The Southampton Plot of 1415 was a conspiracy to replace King Henry V with Edmund Mortimer, 5th Earl of March.
Mortimer was the great-grandson of Lionel of Antwerp, 1st Duke of Clarence, second surviving son of King Edward III, and his claim to the throne was thus superior to that of Henry V and his father, Henry IV, who derived their claim from Henry IV's father, John of Gaunt, 1st Duke of Lancaster, third surviving son of Edward III. Moreover, Edmund Mortimer's father, Roger Mortimer, 4th Earl of March, had been widely considered heir presumptive to King Richard II, who had no issue, and Edmund Mortimer himself had been heir presumptive to Richard II while a young child.

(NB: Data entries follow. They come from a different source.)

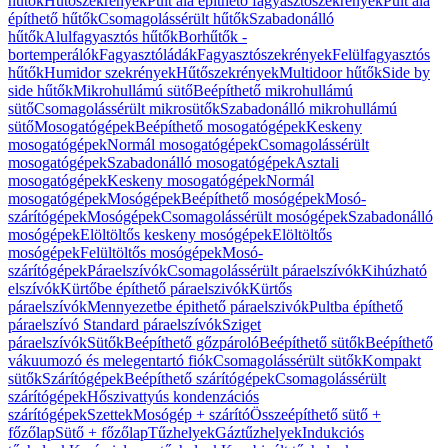
hűtők
Hűtőszekrények
Pult alá építhető fagyasztószekrények
Pult alá
építhető hűtők
Csomagolássérült hűtők
Szabadonálló
hűtők
Alulfagyasztós hűtők
Borhűtők -
bortemperálók
Fagyasztóládák
Fagyasztószekrények
Felülfagyasztós
hűtők
Humidor szekrények
Hűtőszekrények
Multidoor hűtők
Side by
side hűtők
Mikrohullámú sütő
Beépíthető mikrohullámú
sütő
Csomagolássérült mikrosütők
Szabadonálló mikrohullámú
sütő
Mosogatógépek
Beépíthető mosogatógépek
Keskeny
mosogatógépek
Normál mosogatógépek
Csomagolássérült
mosogatógépek
Szabadonálló mosogatógépek
Asztali
mosogatógépek
Keskeny mosogatógépek
Normál
mosogatógépek
Mosógépek
Beépíthető mosógépek
Mosó-
szárítógépek
Mosógépek
Csomagolássérült mosógépek
Szabadonálló
mosógépek
Elöltöltős keskeny mosógépek
Elöltöltős
mosógépek
Felültöltős mosógépek
Mosó-
szárítógépek
Páraelszívók
Csomagolássérült páraelszívók
Kihúzható
elszívók
Kürtőbe építhető páraelszivók
Kürtős
páraelszívók
Mennyezetbe épithető páraelszivók
Pultba építhető
páraelszívó
Standard páraelszívók
Sziget
páraelszívók
Sütők
Beépíthető gőzpároló
Beépíthető sütők
Beépíthető
vákuumozó és melegentartó fiók
Csomagolássérült sütők
Kompakt
sütők
Szárítógépek
Beépíthető szárítógépek
Csomagolássérült
szárítógépek
Hőszivattyús kondenzációs
szárítógépek
Szettek
Mosógép + szárító
Összeépíthető sütő +
főzőlap
Sütő + főzőlap
Tűzhelyek
Gáztűzhelyek
Indukciós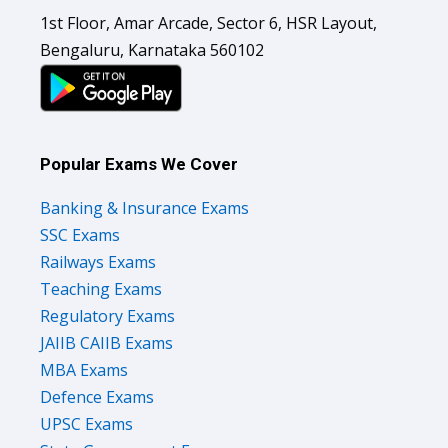
1st Floor, Amar Arcade, Sector 6, HSR Layout,
Bengaluru, Karnataka 560102
Popular Exams We Cover
Banking & Insurance Exams
SSC Exams
Railways Exams
Teaching Exams
Regulatory Exams
JAIIB CAIIB Exams
MBA Exams
Defence Exams
UPSC Exams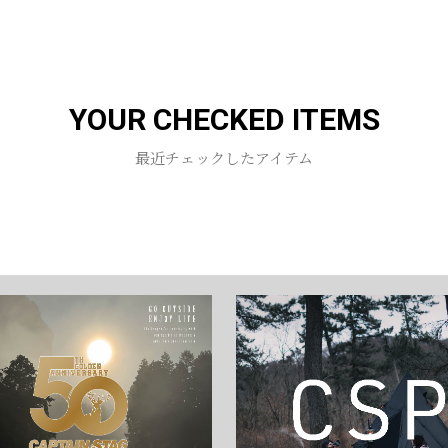
お買い物を続ける
カートへ進む
YOUR CHECKED ITEMS
最近チェックしたアイテム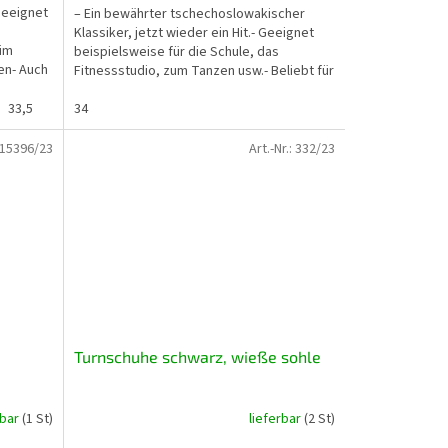
Geeignet
– Ein bewährter tschechoslowakischer
Klassiker, jetzt wieder ein Hit.- Geeignet
 im
beispielsweise für die Schule, das
en- Auch
Fitnessstudio, zum Tanzen usw.- Beliebt für
den Außenbereich...
33,5
37,5
34
38
39
15396/23
Art.-Nr.:
332/23
Turnschuhe schwarz, wieße sohle
rbar
(1 St)
lieferbar
(2 St)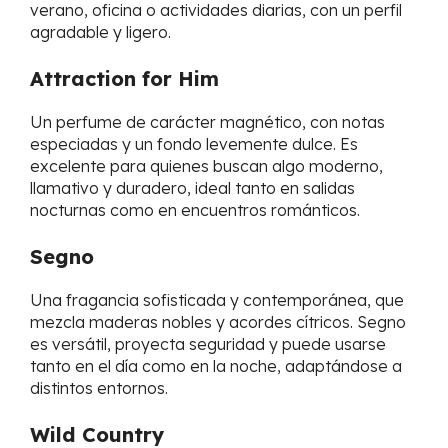
verano, oficina o actividades diarias, con un perfil
agradable y ligero.
Attraction for Him
Un perfume de carácter magnético, con notas
especiadas y un fondo levemente dulce. Es
excelente para quienes buscan algo moderno,
llamativo y duradero, ideal tanto en salidas
nocturnas como en encuentros románticos.
Segno
Una fragancia sofisticada y contemporánea, que
mezcla maderas nobles y acordes cítricos. Segno
es versátil, proyecta seguridad y puede usarse
tanto en el día como en la noche, adaptándose a
distintos entornos.
Wild Country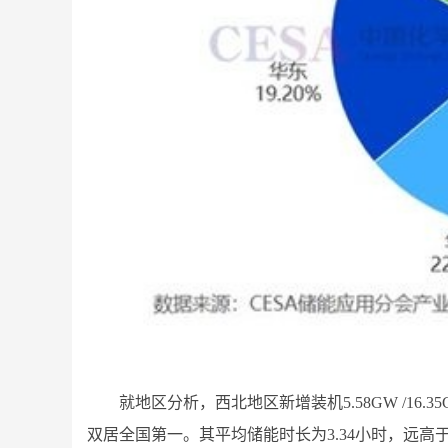
就地区分析，西北地区新增装机5.58GW /16.3
双居全国第一。其平均储能时长为3.34小时，远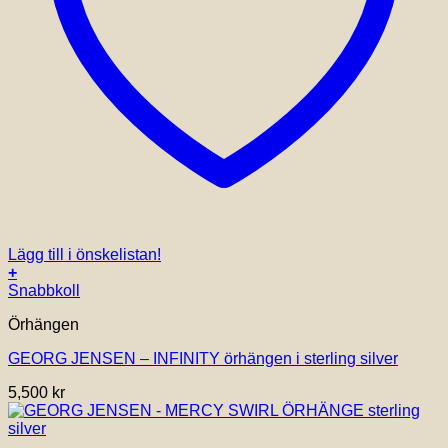
Lägg till i önskelistan!
+
Snabbkoll
Örhängen
GEORG JENSEN – INFINITY örhängen i sterling silver
5,500
kr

The three ringleaders of the plot were Edmund Mortimer's brother-in-law, Richard of Conisburgh, 3rd Earl of Cambridge; Henry Scrope, 3rd Baron Scrope of Masham (whose uncle Richard le Scrope had been executed for his part in a 1405 revolt also supporting Mortimer's right); and Sir Thomas Grey, whose son, Thomas, had been betrothed in 1412 to Cambridge's only daughter, Isabel.
The nominal principal, the Earl of March, informed King Henry of the plot on 31 July, stating that he had only just become aware of it. Richard, Scrope, and Grey were promptly arrested. The trial took place in Southampton, on the site now occupied by the Red Lion Inn. Grey was beheaded on 2 August and the two peers on 5 August, both in front of the Bargate. Satisfied, Henry sailed for France on 11 August.